[Collected data]
■ ■ ■ ■ ■

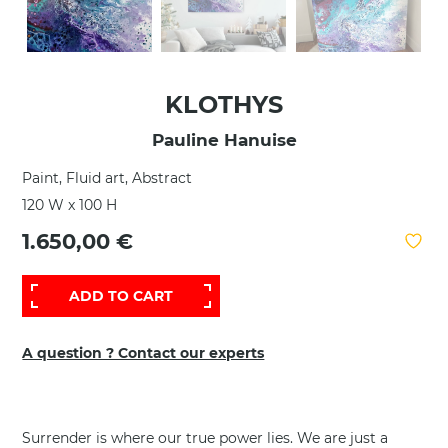
KLOTHYS
Pauline Hanuise
Paint, Fluid art, Abstract
120 W x 100 H
1.650,00 €
ADD TO CART
A question ? Contact our experts
Surrender is where our true power lies. We are just a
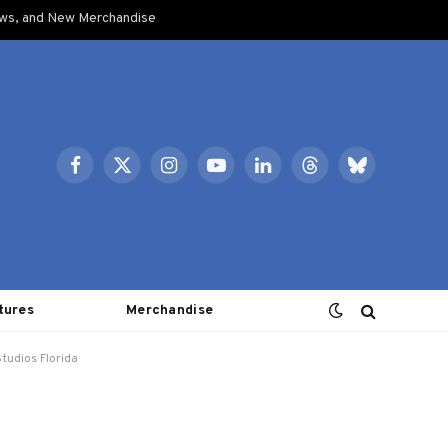
ows, and New Merchandise
Facebook
X
Instagram
YouTube
LinkedIn
Threads
Bluesky
(Twitter)
tures
Merchandise
tudios Florida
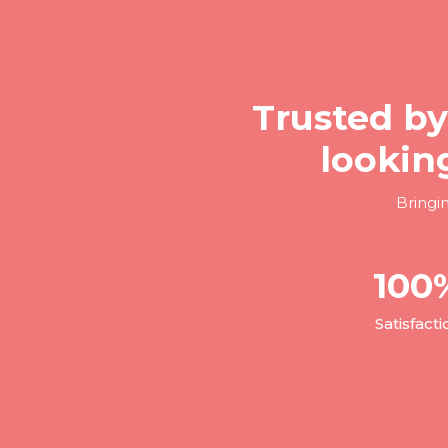
Trusted by
lookin
Bringi
100
Satisfacti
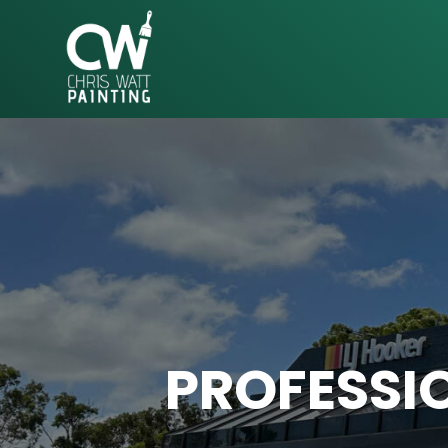
CHRIS
WATT
PAINTING
PROFESSIO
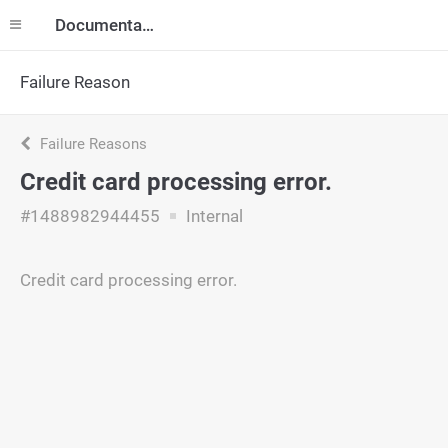
Documentation
Failure Reason
Failure Reasons
Credit card processing error.
#1488982944455
Internal
Credit card processing error.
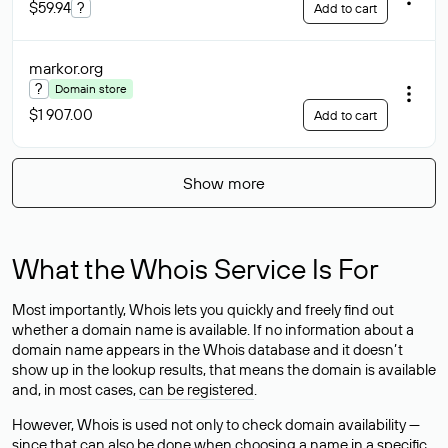
$59.94
?
Add to cart
markor
.org
?
Domain store
$1 907.00
Add to cart
Show more
What the Whois Service Is For
Most importantly, Whois lets you quickly and freely find out
whether a domain name is available. If no information about a
domain name appears in the Whois database and it doesn’t
show up in the lookup results, that means the domain is available
and, in most cases,
can be registered
.
However, Whois is used not only to check domain availability —
since that can also be done when choosing a name in a specific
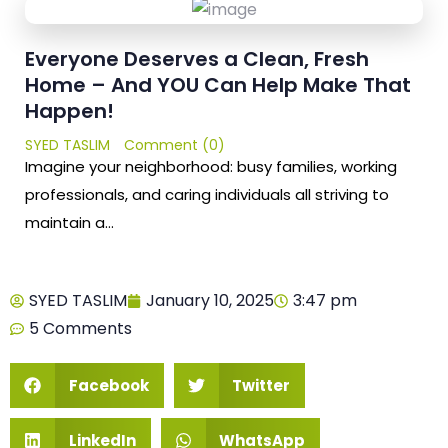
Everyone Deserves a Clean, Fresh
Home – And YOU Can Help Make That
Happen!
SYED TASLIM
Comment (0)
Imagine your neighborhood: busy families, working
professionals, and caring individuals all striving to
maintain a…
SYED TASLIM
January 10, 2025
3:47 pm
5 Comments
Facebook
Twitter
LinkedIn
WhatsApp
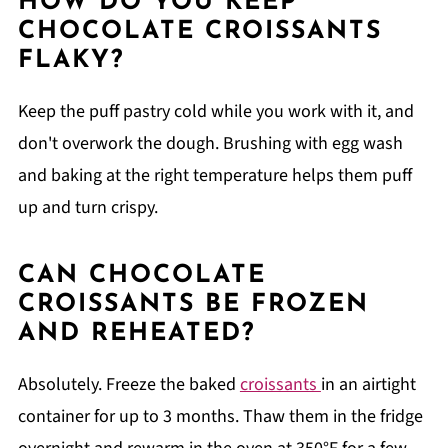
HOW DO YOU KEEP
CHOCOLATE CROISSANTS
FLAKY?
Keep the puff pastry cold while you work with it, and
don't overwork the dough. Brushing with egg wash
and baking at the right temperature helps them puff
up and turn crispy.
CAN CHOCOLATE
CROISSANTS BE FROZEN
AND REHEATED?
Absolutely. Freeze the baked
croissants
in an airtight
container for up to 3 months. Thaw them in the fridge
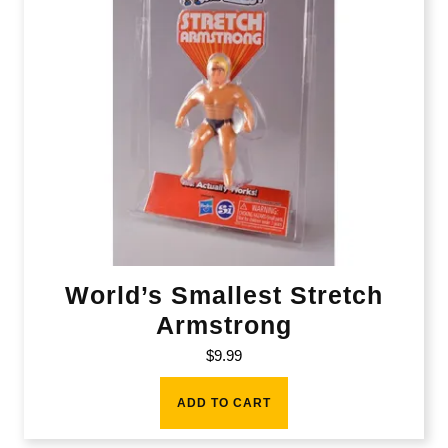
World’s Smallest Stretch
Armstrong
$
9.99
ADD TO CART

■ ■ ■ ■ ■

**Aim of the exercise**
Your task is to transcribe all of the records precisely, with no images included.

**Answer for the task**
KLOTHYS
Pauline Hanuise
Paint, Fluid art, Abstract
120 W x 100 H
1.650,00 €
ADD TO CART
A question ? Contact our experts
Surrender is where our true power lies. We are just a
ows, and New Merchandise
Facebook
X
Instagram
YouTube
LinkedIn
Threads
Bluesky
(Twitter)
tures
Merchandise
tudios Florida
Trusted by
lookin
Bringi
100
Satisfacti
CHRIS
WATT
PAINTING
PROFESSIO
Documentation
Failure Reason
Failure Reasons
Credit card processing error.
#1488982944455
Internal
Credit card processing error.
$59.94
?
Add to cart
markor
.org
?
Domain store
$1 907.00
Add to cart
Show more
What the Whois Service Is For
Most importantly, Whois lets you quickly and freely find out
whether a domain name is available. If no information about a
domain name appears in the Whois database and it doesn’t
show up in the lookup results, that means the domain is available
and, in most cases,
can be registered
.
However, Whois is used not only to check domain availability —
since that can also be done when choosing a name in a specific
Everyone Deserves a Clean, Fresh
Home – And YOU Can Help Make That
Happen!
SYED TASLIM
Comment (0)
Imagine your neighborhood: busy families, working
professionals, and caring individuals all striving to
maintain a…
SYED TASLIM
January 10, 2025
3:47 pm
5 Comments
Facebook
Twitter
LinkedIn
WhatsApp
HOW DO YOU KEEP
CHOCOLATE CROISSANTS
FLAKY?
Keep the puff pastry cold while you work with it, and
don't overwork the dough. Brushing with egg wash
and baking at the right temperature helps them puff
up and turn crispy.
CAN CHOCOLATE
CROISSANTS BE FROZEN
AND REHEATED?
Absolutely. Freeze the baked
croissants
in an airtight
container for up to 3 months. Thaw them in the fridge
World’s Smallest Stretch
Armstrong
$
9.99
ADD TO CART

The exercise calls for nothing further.